Let's see why the weight in regression relates to the treatment variance!

Say we have two groups, 1 and 2.
What we are doing is to estimate $\beta$ (we are using the traditional linear regression notation here).

$$
Y = X \beta + \epsilon
$$


\begin{align}
X=\left[\begin{array}{l}
X_1 \\
X_2
\end{array}\right] \quad \text { and } \quad Y=\left[\begin{array}{l}
Y_1 \\
Y_2
\end{array}\right]
\end{align}

\begin{align}
X^T X=X_1^T X_1+X_2^T X_2 \quad \text { and } \quad X^T Y=X_1^T Y_1+X_2^T Y_2
\end{align}

\begin{align}
\hat{\beta}_{\text {pooled }}=\left(X_1^T X_1+X_2^T X_2\right)^{-1}\left(X_1^T Y_1+X_2^T Y_2\right)
\end{align}

\begin{align}
\hat{\beta}_{\text {pooled }}=W_1 \hat{\beta}_1+W_2 \hat{\beta}_2
\end{align}

\begin{align}
\hat{\beta}_1=\left(X_1^T X_1\right)^{-1} X_1^T Y_1 \quad \text { and } \quad \hat{\beta}_2=\left(X_2^T X_2\right)^{-1} X_2^T Y_2
\end{align}

\begin{align}
\hat{\beta}_{\text {pooled }}=\left(X_1^T X_1+X_2^T X_2\right)^{-1}\left(X_1^T X_1 \hat{\beta}_1+X_2^T X_2 \hat{\beta}_2\right)
\end{align}

\begin{align}
W_1=\left(X_1^T X_1+X_2^T X_2\right)^{-1} X_1^T X_1
\end{align}

\begin{align}
W_2=\left(X_1^T X_1+X_2^T X_2\right)^{-1} X_2^T X_2
\end{align}

Map back to our problem, the $X$ is the treatment variable, and the $Y$ is the outcome variable.

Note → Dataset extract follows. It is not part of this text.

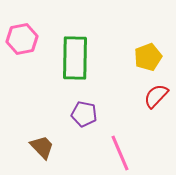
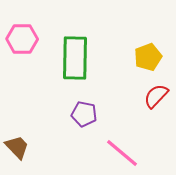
pink hexagon: rotated 12 degrees clockwise
brown trapezoid: moved 25 px left
pink line: moved 2 px right; rotated 27 degrees counterclockwise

Therefore, larger treatment variance will have larger weight.

### Curse of Dimensionality (matching)

If you have large number of control variables, say k, and we assume the control variables are binary, then the number of subgroups you need to match is $2^k$.

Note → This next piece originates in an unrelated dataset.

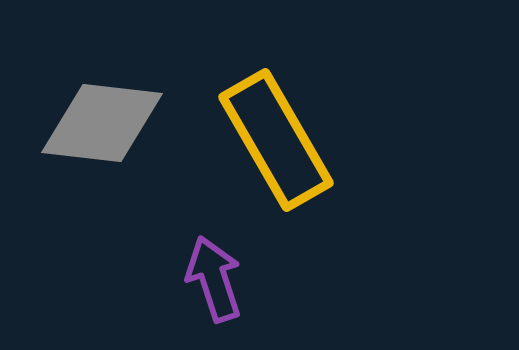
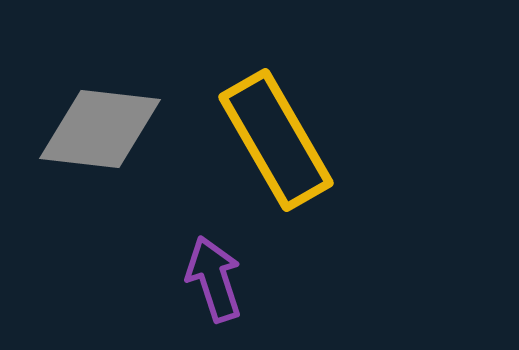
gray diamond: moved 2 px left, 6 px down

If you have continuous control variables, you can discretize them into bins, and the number of subgroups you need to match is the number of bins.
1. What if there is only one in the bin?
   1. Increase the size of the bin (less accurate, loss of information)
   2. Remove the data point (less observations)


## Instrumental Variables

Imagine we want to estimate the **causal effect** of a treatment variable, $S$, on some outcome, $Y$. But there’s a problem: we suspect that $S$ is **correlated with unobserved factors** that also affect $Y$. These unobserved factors are captured by the variable $U$. This means:

$$S \not\!\perp\!\!\!\perp U,$$

In other words, $S$ and $U$ are related, which can lead to **biased and inconsistent estimates** when we try to estimate the causal effect of $S$ on $Y$.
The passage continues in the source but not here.